DATA FOR PROCESSING ::
========

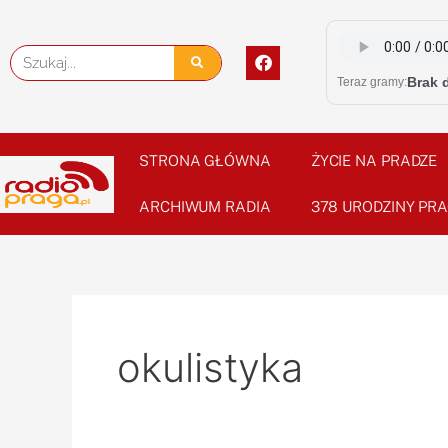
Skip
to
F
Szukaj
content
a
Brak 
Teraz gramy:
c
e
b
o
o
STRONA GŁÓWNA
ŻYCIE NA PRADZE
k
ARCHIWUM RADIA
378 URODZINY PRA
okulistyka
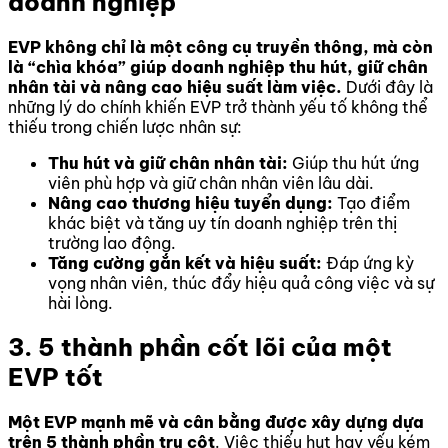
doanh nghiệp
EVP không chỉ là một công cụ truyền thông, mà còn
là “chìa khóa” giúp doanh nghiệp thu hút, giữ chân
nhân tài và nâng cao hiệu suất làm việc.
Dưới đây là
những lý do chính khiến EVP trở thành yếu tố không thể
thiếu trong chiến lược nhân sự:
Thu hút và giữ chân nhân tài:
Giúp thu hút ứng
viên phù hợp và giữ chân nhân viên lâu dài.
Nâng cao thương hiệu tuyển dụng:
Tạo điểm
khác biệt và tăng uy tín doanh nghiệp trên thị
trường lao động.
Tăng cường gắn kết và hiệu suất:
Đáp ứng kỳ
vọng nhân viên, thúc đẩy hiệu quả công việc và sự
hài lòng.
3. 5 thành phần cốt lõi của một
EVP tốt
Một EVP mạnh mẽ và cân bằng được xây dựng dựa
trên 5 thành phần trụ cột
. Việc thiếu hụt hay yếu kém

========

ACTIVITY :: Track down every line of the material containing the string "suất", and copy it.

WRITTEN ANSWER ::
nhân tài và nâng cao hiệu suất làm việc.
Tăng cường gắn kết và hiệu suất:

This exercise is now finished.